NEOFAŞİZME KARŞI SAVAŞIM (10/2015) |
Avrupa Birliğinin siyasal tasarısı ve ilkeleri, Avrupa Birliği
devletlerinde faşist bir siyasal iktidar seçeneğine izin vermiyor.
Avrupa Birliği devletlerinde faşist partiler var olamaz.
Buna karşın, Avrupa Birliği devletlerinde önceden varolan faşist
partiler, şimdi, yeni yasal
koşullara uyum sağlamaya ve varlıklarını sürdürmeye çabalıyorlar.

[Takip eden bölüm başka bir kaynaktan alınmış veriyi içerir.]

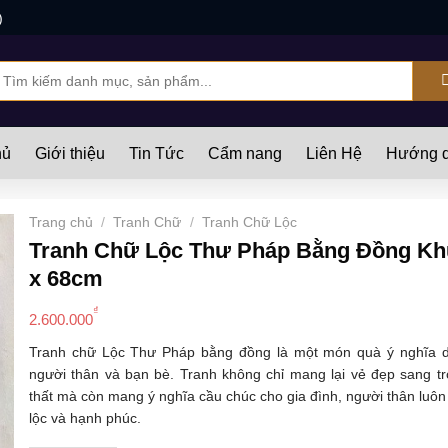
)
ìm
iếm:
hủ
Giới thiệu
Tin Tức
Cẩm nang
Liên Hệ
Hướng d
Trang chủ
/
Tranh Chữ
/
Tranh Chữ Lộc
Tranh Chữ Lộc Thư Pháp Bằng Đồng K
x 68cm
₫
2.600.000
Tranh chữ Lộc Thư Pháp bằng đồng là một món quà ý nghĩa dà
người thân và bạn bè. Tranh không chỉ mang lại vẻ đẹp sang tr
thất mà còn mang ý nghĩa cầu chúc cho gia đình, người thân luôn
lộc và hạnh phúc.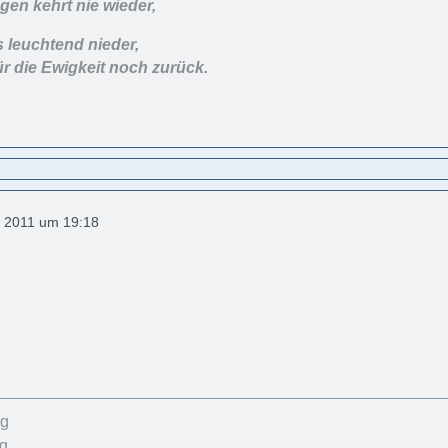
en kehrt nie wieder,
s leuchtend nieder,
ür die Ewigkeit noch zurück.
 2011 um 19:18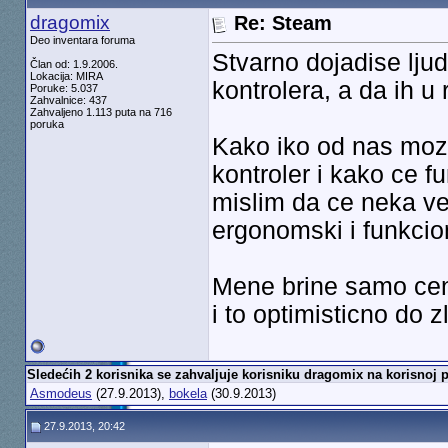
dragomix
Re: Steam
Deo inventara foruma
Stvarno dojadise lju
Član od: 1.9.2006.
Lokacija: MIRA
kontrolera, a da ih u 
Poruke: 5.037
Zahvalnice: 437
Zahvaljeno 1.113 puta na 716
poruka
Kako iko od nas moze
kontroler i kako ce fu
mislim da ce neka vel
ergonomski i funkcio
Mene brine samo cena
i to optimisticno do z
Sledećih 2 korisnika se zahvaljuje korisniku dragomix na korisnoj p
Asmodeus
(27.9.2013),
bokela
(30.9.2013)
27.9.2013, 20:42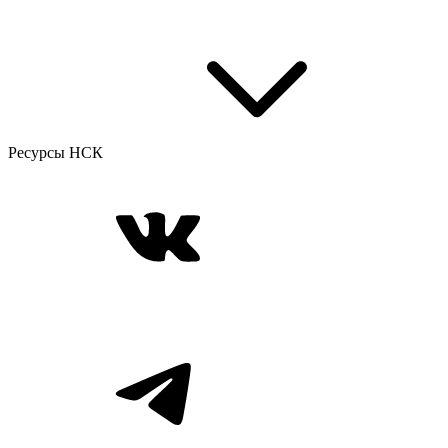
Ресурсы НСК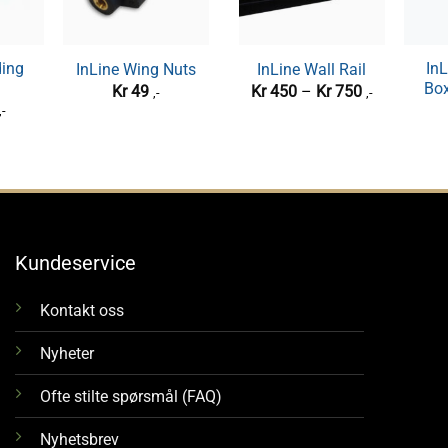
ing
Quick Change –
InL
In
InLine Wing Nuts
InLine Wall Rail
Flush 0″
Chang
Box
Prisområde:
Kr
49
Kr
450
–
Kr
750
,-
,-
Kr 450
Kr
815
,-
,-
til
Kr 750
Kundeservice
Kontakt oss
Nyheter
Ofte stilte spørsmål (FAQ)
Nyhetsbrev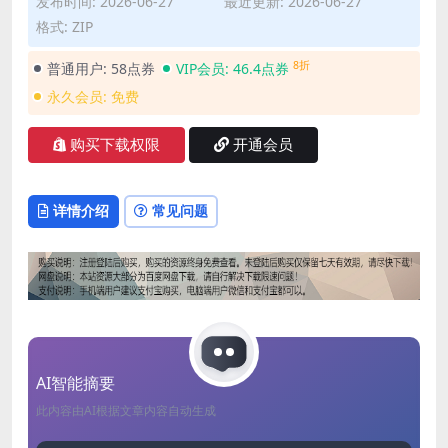
发布时间: 2026-06-27
最近更新: 2026-06-27
格式: ZIP
8折
普通用户:
58点券
VIP会员:
46.4点券
永久会员:
免费
购买下载权限
开通会员
详情介绍
常见问题
AI智能摘要
此内容由AI根据文章内容自动生成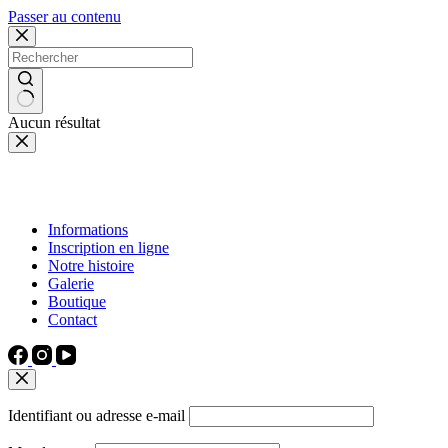
Passer au contenu
Aucun résultat
Informations
Inscription en ligne
Notre histoire
Galerie
Boutique
Contact
Identifiant ou adresse e-mail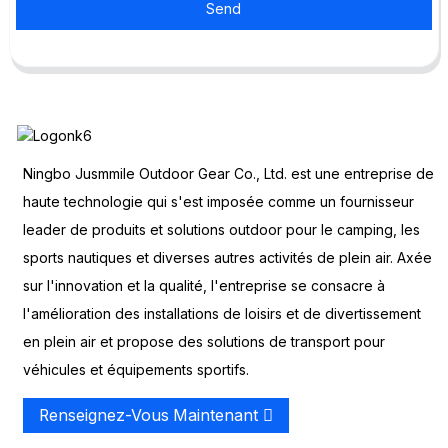
Send
Ningbo Jusmmile Outdoor Gear Co., Ltd. est une entreprise de
haute technologie qui s'est imposée comme un fournisseur
leader de produits et solutions outdoor pour le camping, les
sports nautiques et diverses autres activités de plein air. Axée
sur l'innovation et la qualité, l'entreprise se consacre à
l'amélioration des installations de loisirs et de divertissement
en plein air et propose des solutions de transport pour
véhicules et équipements sportifs.
Renseignez-Vous Maintenant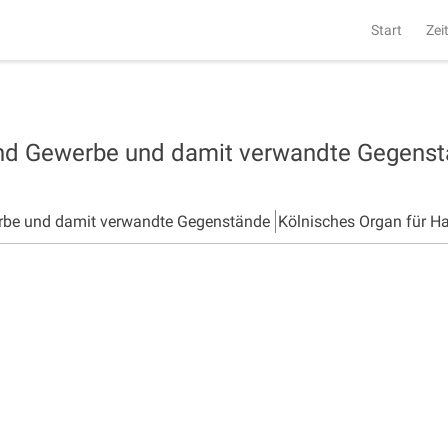
Start
Zei
und Gewerbe und damit verwandte Gegens
rbe und damit verwandte Gegenstände
Kölnisches Organ für H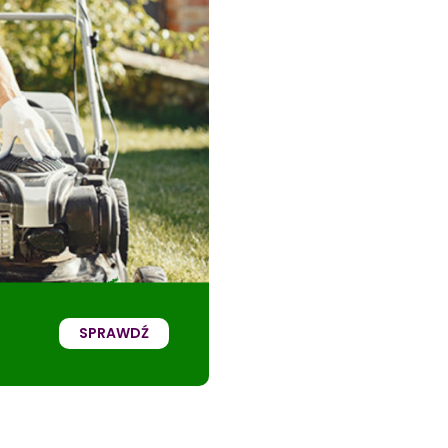
SPRAWDŹ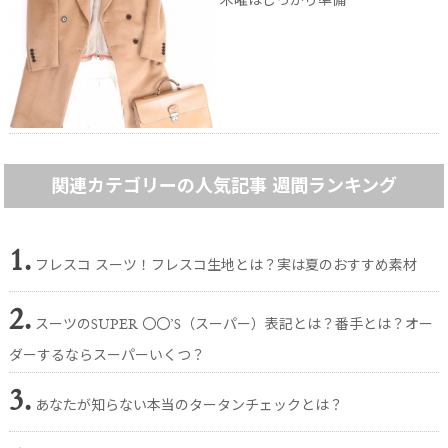
木曜はしっかり準備
関連カテゴリーの人気記事 週間ランキング
1.
フレスコ スーツ！フレスコ生地とは？実は夏のおすすめ素材
2.
スーツのSUPER 〇〇’S（スーパー）表記とは？番手とは？オー
ダーするならスーパーいくつ？
3.
あなたが知らない本当のタータンチェックとは？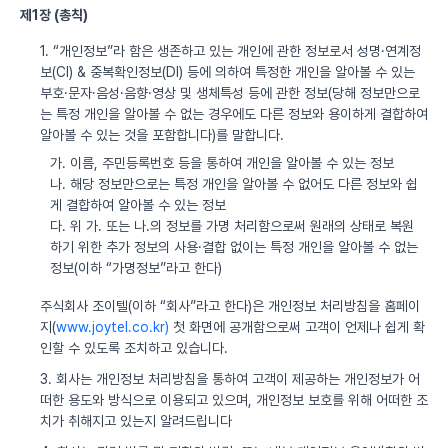
제1장 (총칙)
1. “개인정보”라 함은 생존하고 있는 개인에 관한 정보로서 성명·연계정
보(CI) & 중복확인정보(DI) 등에 의하여 특정한 개인을 알아볼 수 있는
부호·문자·음성·음향·영상 및 생체특성 등에 관한 정보(당해 정보만으로
는 특정 개인을 알아볼 수 없는 경우에도 다른 정보와 용이하게 결합하여
알아볼 수 있는 것을 포함합니다)를 말합니다.
가. 이름, 주민등록번호 등을 통하여 개인을 알아볼 수 있는 정보
나. 해당 정보만으로는 특정 개인을 알아볼 수 없어도 다른 정보와 쉽
게 결합하여 알아볼 수 있는 정보
다. 위 가. 또는 나.의 정보를 가명 처리함으로써 원래의 상태로 복원
하기 위한 추가 정보의 사용·결합 없이는 특정 개인을 알아볼 수 없는
정보(이하 “가명정보”라고 한다)
주식회사 조이텔(이하 “회사”라고 한다)은 개인정보 처리방침을 홈페이
지(
www.joytel.co.kr)
첫 화면에 공개함으로써 고객이 언제나 쉽게 확
인할 수 있도록 조치하고 있습니다.
3. 회사는 개인정보 처리방침을 통하여 고객이 제공하는 개인정보가 어
떠한 용도와 방식으로 이용되고 있으며, 개인정보 보호를 위해 어떠한 조
치가 취해지고 있는지 알려드립니다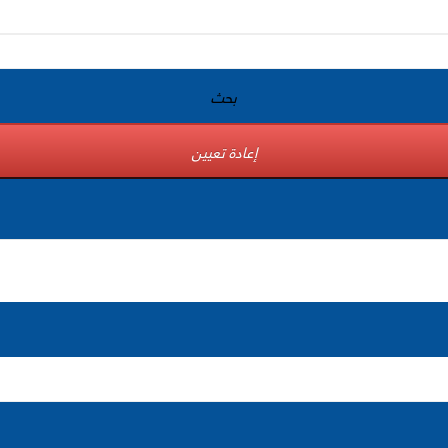
بحث
إعادة تعيين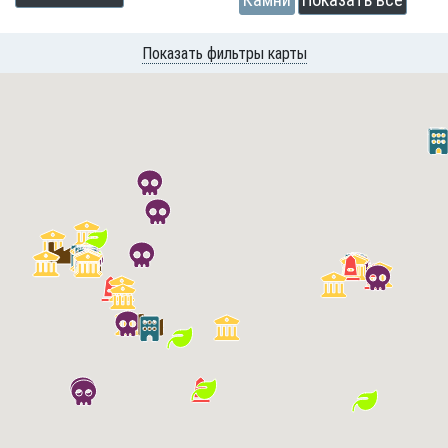
Показать фильтры карты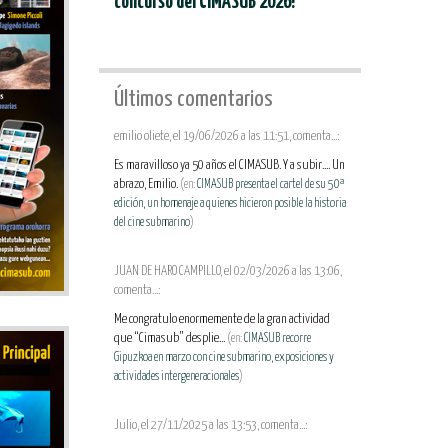
concurso del CIMASUB 2026!
Últimos comentarios
emilio oliete, el 19/06/2026 a las 11:51, comenta...:
Es maravilloso ya 50 años el CIMASUB. Y a subir.... Un
abrazo, Emilio.
(en:
CIMASUB presenta el cartel de su 50ª
edición, un homenaje a quienes hicieron posible la historia
del cine submarino
)
JUAN DE HARO CAMPILLO, el 02/03/2026 a las 13:06,
comenta...:
Me congratulo enormemente de la gran actividad
que “Cimasub” desplie...
(en:
CIMASUB recorre
Gipuzkoa en marzo con cine submarino, exposiciones y
actividades intergeneracionales
)
Julio, el 27/11/2025 a las 13:53, comenta...: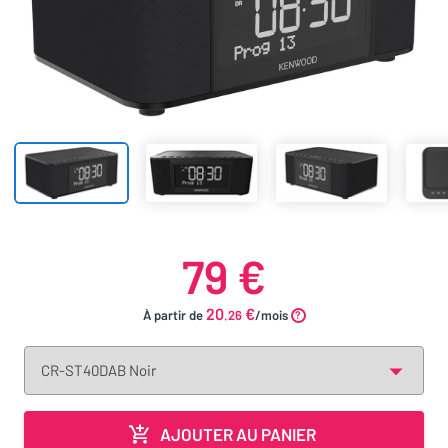
79 €
20
€
À partir de
.26
/mois
AJOUTER AU PANIER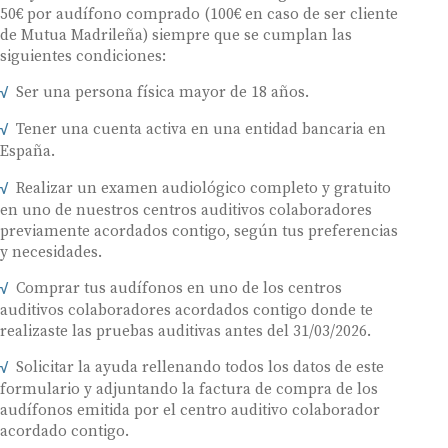
50€ por audífono comprado (100€ en caso de ser cliente
de Mutua Madrileña) siempre que se cumplan las
siguientes condiciones:
Ser una persona física mayor de 18 años.
Tener una cuenta activa en una entidad bancaria en
España.
Realizar un examen audiológico completo y gratuito
en uno de nuestros centros auditivos colaboradores
previamente acordados contigo, según tus preferencias
y necesidades.
Comprar tus audífonos en uno de los centros
auditivos colaboradores acordados contigo donde te
realizaste las pruebas auditivas antes del 31/03/2026.
Solicitar la ayuda rellenando todos los datos de este
formulario y adjuntando la factura de compra de los
audífonos emitida por el centro auditivo colaborador
acordado contigo.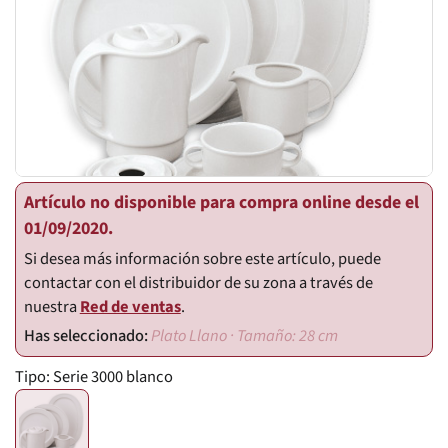
Artículo no disponible para compra online desde el
01/09/2020.
Si desea más información sobre este artículo, puede
contactar con el distribuidor de su zona a través de
nuestra
Red de ventas
.
Plato Llano · Tamaño: 28 cm
Tipo:
Serie 3000 blanco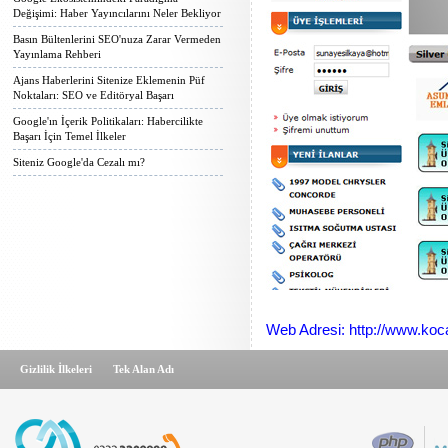
Değişimi: Haber Yayıncılarını Neler Bekliyor
Basın Bültenlerini SEO'nuza Zarar Vermeden
Yayınlama Rehberi
Ajans Haberlerini Sitenize Eklemenin Püf
Noktaları: SEO ve Editöryal Başarı
Google'ın İçerik Politikaları: Habercilikte
Başarı İçin Temel İlkeler
Siteniz Google'da Cezalı mı?
Web Adresi: http://www.koca
Gizlilik İlkeleri
Tek Alan Adı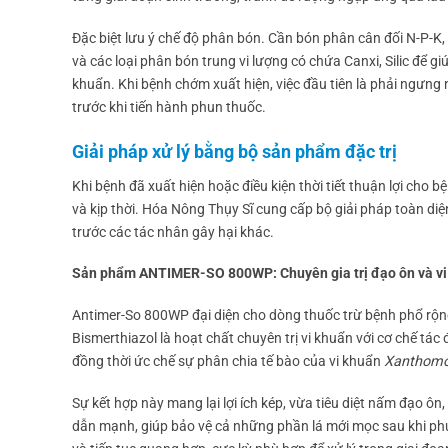
Đặc biệt lưu ý chế độ phân bón. Cần bón phân cân đối N-P-K,
và các loại phân bón trung vi lượng có chứa Canxi, Silic để 
khuẩn. Khi bệnh chớm xuất hiện, việc đầu tiên là phải ngưng
trước khi tiến hành phun thuốc.
Giải pháp xử lý bằng bộ sản phẩm đặc trị
Khi bệnh đã xuất hiện hoặc điều kiện thời tiết thuận lợi cho b
và kịp thời. Hóa Nông Thụy Sĩ cung cấp bộ giải pháp toàn diệ
trước các tác nhân gây hại khác.
Sản phẩm ANTIMER-SO 800WP: Chuyên gia trị đạo ôn và vi
Antimer-So 800WP đại diện cho dòng thuốc trừ bệnh phổ rộng 
Bismerthiazol là hoạt chất chuyên trị vi khuẩn với cơ chế tá
đồng thời ức chế sự phân chia tế bào của vi khuẩn
Xanthomo
Sự kết hợp này mang lại lợi ích kép, vừa tiêu diệt nấm đạo ôn
dẫn mạnh, giúp bảo vệ cả những phần lá mới mọc sau khi ph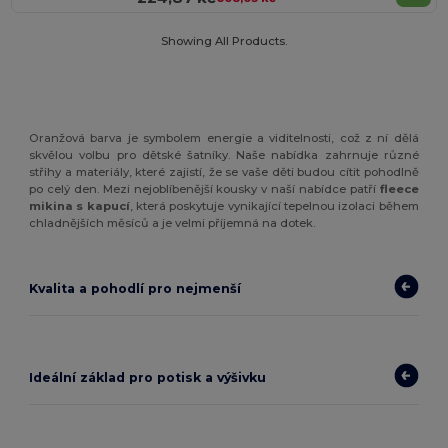
Showing All Products.
Oranžová barva je symbolem energie a viditelnosti, což z ní dělá
skvělou volbu pro dětské šatníky. Naše nabídka zahrnuje různé
střihy a materiály, které zajistí, že se vaše děti budou cítit pohodlně
po celý den. Mezi nejoblíbenější kousky v naší nabídce patří
fleece
mikina s kapucí
, která poskytuje vynikající tepelnou izolaci během
chladnějších měsíců a je velmi příjemná na dotek.
Kvalita a pohodlí pro nejmenší
Ideální základ pro potisk a výšivku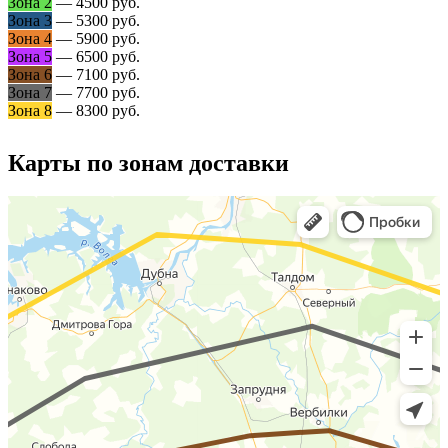
Зона 2
— 4500 руб.
Зона 3
— 5300 руб.
Зона 4
— 5900 руб.
Зона 5
— 6500 руб.
Зона 6
— 7100 руб.
Зона 7
— 7700 руб.
Зона 8
— 8300 руб.
Карты по зонам доставки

Avrupa Birliğinin ilgili devletlerindeki yasal koşullara uyum sağlama
çabalarına karşın, yine de,
bu partilerde neofaşist ideolojinin birçok niteliği tam açık ve seçik
olarak görülmektedir.
Bu partiler, toplumun çok geniş çevreleri tarafından
sağ popülist partiler olarak tanımlanmakta, adlandırılmaktadır.
Bu partiler, sağ popülist partiler değildir. Bu partiler, örtülü
neofaşist partilerdir. Bu
partiler, bulundukları ilgili devletlerin gerici ekonomik ve toplumsal
güçleri tarafından, bir yandan insan düşmanı politikalarını, diğer bir
yandan da işçilerin, diğer çalışanların ve toplumun zayıf kesimlerindeki
insanların çıkarlarına karşı olan gerici politikalarını uygulamaya
koyup gerçekleştirebilmek için, araç olarak kullanılmaktadırlar.
Yazık ki, bu partiler şimdiye kadar doğru tanınmadıkları,
değerlendirilmedikleri ve tanımlanmadıkları için, onlara karşı yürütülen
savaşım da başarılı olamamıştır.
Bu yazının çerçevesi içinde, bu örtülü neofaşist partilere karşı
başarılı bir savaşımı olanaklı kılacak bazı diğer önemli noktalara
işaret etmeye çalışacağız.
Faşizm, kapitalist üretim biçiminin tekelci kapitalizm aşamasında oluşan
ideolojik ve siyasal bir olgudur. İkinci dünya savaşından sonra, yeni
yüzeysel tezlerle, yalanlarla, aldatmalarla, yanıltmalarla, değişen ve
oluşan yeni koşullara uyum sağlamayı denediği için, neofaşizm olarak
adlandırılmaktadır.
Toplumun belli bazı çevreleri, bu ideolojik ve siyasal olguyu, gerçek
adı ile Neofaşizm olarak tanımlayıp adlandırmaktan kaçınmaktadır.
Bunun yerine, radikal sağ , aşırı sağ gibi kavramlarla tanımlayıp
adlandırmaktadır. Gerçi, bu kavramlar da, Neofaşizm kavramını
içermektedirler. Ama, Neofaşizme karşı başarılı savaşım verilebilmesi
için, bu ideolojik ve
siyasal kavram üzerine bize yeterli açıklama getirmemekte, Neofaşizmin
özünü açıkça ortaya koymamaktadırlar. Bu nedenle, bu ideolojik ve
siyasal olguyu, kendi gerçek
adı ile Neofaşizm olarak tanımlayıp adlandırmak zorunludur.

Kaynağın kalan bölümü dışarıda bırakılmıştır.